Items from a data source
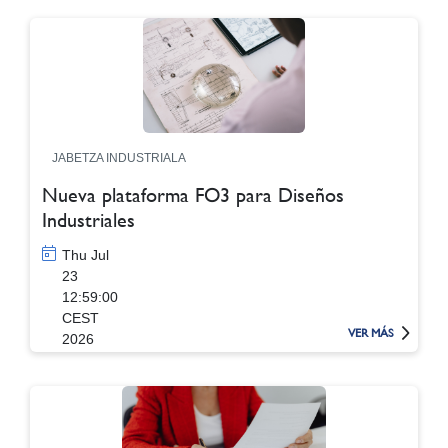
JABETZA INDUSTRIALA
Nueva plataforma FO3 para Diseños
Industriales
Thu Jul
23
12:59:00
CEST
VER MÁS
2026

Problem description: Set down all records verbatim, omitting images.

Result:
JABETZA INDUSTRIALA
Nueva plataforma FO3 para Diseños
Industriales
Thu Jul
23
12:59:00
CEST
VER MÁS
2026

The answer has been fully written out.